I’m importing external models from Blender into Godot, and creating a HeightMapShape3D for the “landscape”. I want to still be able to detect which material my objects (in this case a vehicle) are on top of, but can’t use collisions, because HeightMapShape3D is one contiguous object, and I have grass, road, dirt, etc. in my landscape.
The way I’ve chosen to resolve this is to use python scripting in Blender to create 2D polygons that describe the outlines of the different materials in my landscape. I then have a function that takes a Vector3 and converts that to a Vector2 and then checks which of my polygons the point falls within using Geometry2D.is_point_in_polygon. Based on that I can say “we’re on a road” or “we’re on grass”.
Does this seem like a terrible idea, performance-wise? I would imagine Geometry2D.is_point_in_polygon is quite quick, but I’m new-ish to Godot and don’t know too much about to how confirm this.
The other approach I’ve seen in https://youtu.be/WhMfocT9l-o?si=2gRXIvvX0D7GvCMZ seems a bit complicated and limited to a certain number of materials (create a camera and render vertex painting).
If anyone’s interested I can provide more detail in terms of either the script to extract polygons from Blender or the Godot side of things. One optimisation I’m planning it to store the “last” polygon we were on, and always check that first so we don’t iterate through them all each time.

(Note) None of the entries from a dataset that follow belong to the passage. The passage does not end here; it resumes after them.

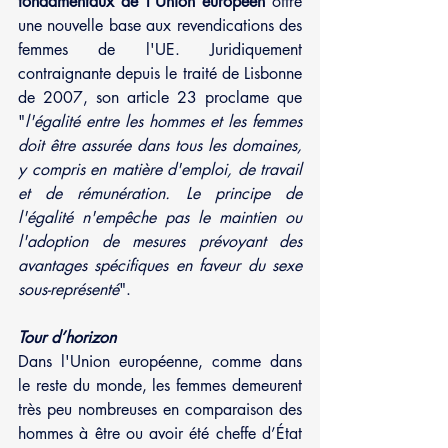
fondamentaux de l'Union européen
 offre 
une nouvelle base aux revendications des 
femmes de l'UE. Juridiquement 
contraignante depuis le traité de Lisbonne 
de 2007, son article 23 proclame que 
"
l'égalité entre les hommes et les femmes 
doit être assurée dans tous les domaines, 
y compris en matière d'emploi, de travail 
et de rémunération. Le principe de 
l'égalité n'empêche pas le maintien ou 
l'adoption de mesures prévoyant des 
avantages spécifiques en faveur du sexe 
sous-représenté
".
Tour d’horizon 
Dans l'Union européenne, comme dans 
le reste du monde, les femmes demeurent 
très peu nombreuses en comparaison des 
hommes à être ou avoir été cheffe d’État 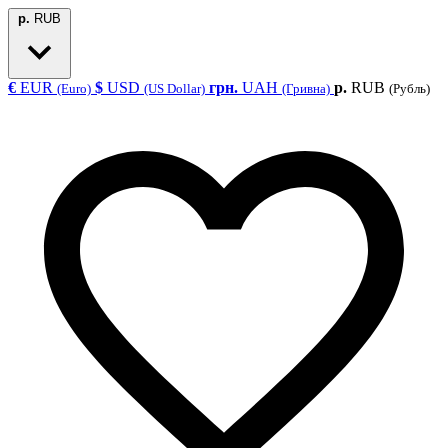
р.
RUB
€
EUR
$
USD
грн.
UAH
р.
RUB
(Euro)
(US Dollar)
(Гривна)
(Рубль)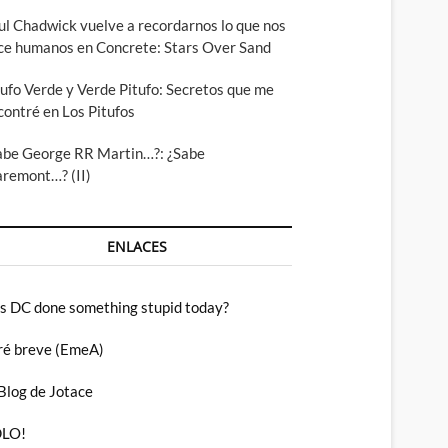
ul Chadwick vuelve a recordarnos lo que nos
ce humanos en Concrete: Stars Over Sand
tufo Verde y Verde Pitufo: Secretos que me
contré en Los Pitufos
abe George RR Martin…?: ¿Sabe
aremont…? (II)
ENLACES
s DC done something stupid today?
ré breve (EmeA)
 Blog de Jotace
LO!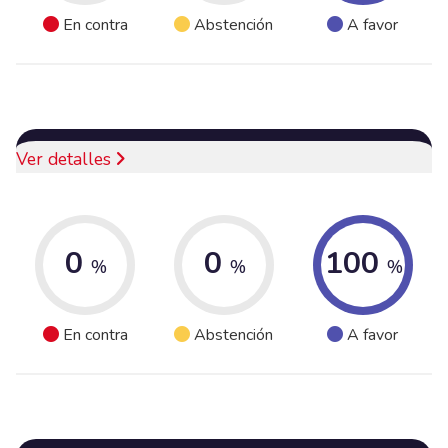
En contra
Abstención
A favor
Ver detalles
0
0
100
%
%
%
En contra
Abstención
A favor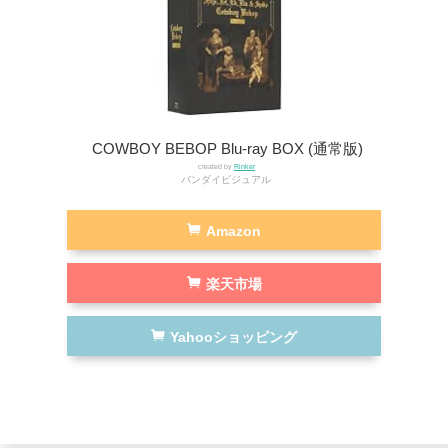
COWBOY BEBOP Blu-ray BOX (通常版)
created by
Rinker
バンダイビジュアル
Amazon
楽天市場
Yahooショッピング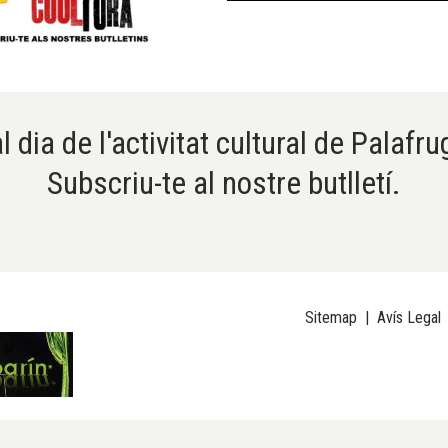
l dia de l'activitat cultural de Palafru
Subscriu-te al nostre butlletí.
Sitemap
|
Avís Legal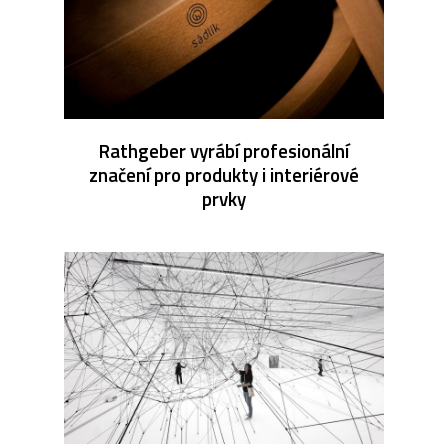
Rathgeber vyrábí profesionální
značení pro produkty i interiérové
prvky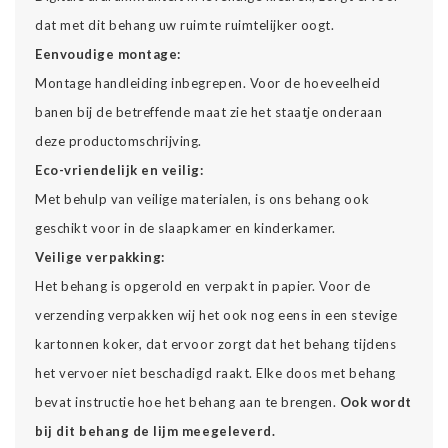
dat met dit behang uw ruimte ruimtelijker oogt.
Eenvoudige montage:
Montage handleiding inbegrepen. Voor de hoeveelheid
banen bij de betreffende maat zie het staatje onderaan
deze productomschrijving.
Eco-vriendelijk en veilig:
Met behulp van veilige materialen, is ons behang ook
geschikt voor in de slaapkamer en kinderkamer.
Veilige verpakking:
Het behang is opgerold en verpakt in papier. Voor de
verzending verpakken wij het ook nog eens in een stevige
kartonnen koker, dat ervoor zorgt dat het behang tijdens
het vervoer niet beschadigd raakt. Elke doos met behang
bevat instructie hoe het behang aan te brengen.
Ook wordt
bij dit behang de lijm meegeleverd.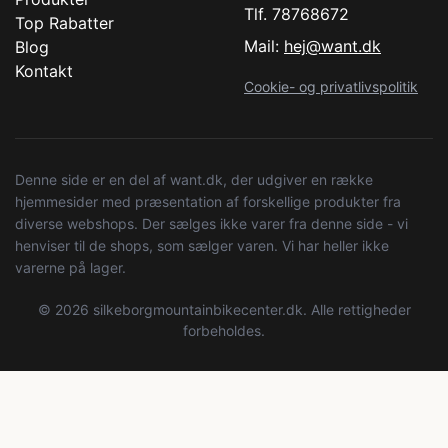
Tlf. 78768672
Top Rabatter
Mail:
hej@want.dk
Blog
Kontakt
Cookie- og privatlivspolitik
Denne side er en del af want.dk, der udgiver en række
hjemmesider med præsentation af forskellige produkter fra
diverse webshops. Der sælges ikke varer fra denne side - vi
henviser til de shops, som sælger varen. Vi har heller ikke
varerne på lager.
© 2026 silkeborgmountainbikecenter.dk. Alle rettigheder
forbeholdes.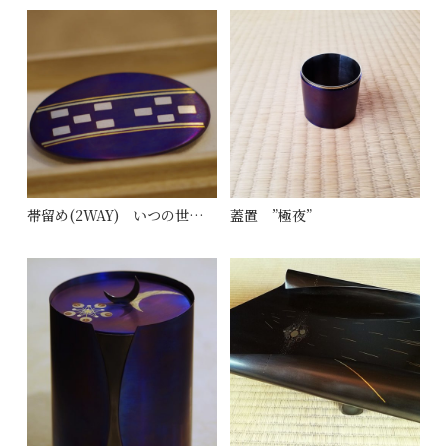
帯留め(2WAY) いつの世までも末永く
蓋置 ”極夜”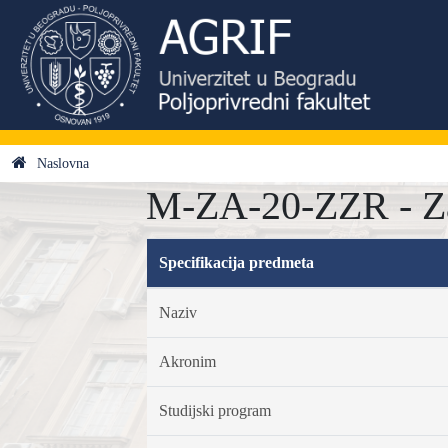
Naslovna
M-ZA-20-ZZR - Zag
Specifikacija predmeta
Naziv
Akronim
Studijski program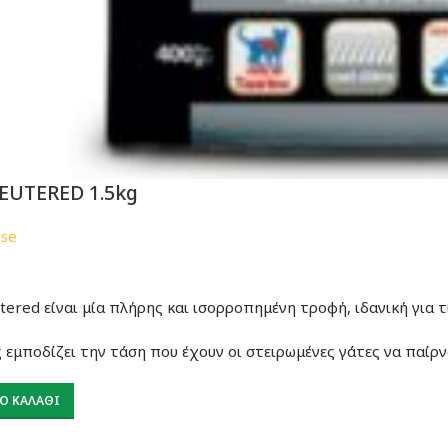
EUTERED 1.5kg
sse
tered είναι μία πλήρης και ισορροπημένη τροφή, ιδανική για τ
 εμποδίζει την τάση που έχουν οι στειρωμένες γάτες να παίρν
Ο ΚΑΛΆΘΙ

I’d like to back you up and ask, “How come?” What problem are you trying to solve by being able to know what type of terrain your vehicle is on?
My thought is since this is something you have in Blender, I would use Blender to make a solution. Specifically, I would separate out your different terrains as different objects. You would still export it as one overall object with pieces. Just like if you created a character model and exported the various pieces so you could animate it.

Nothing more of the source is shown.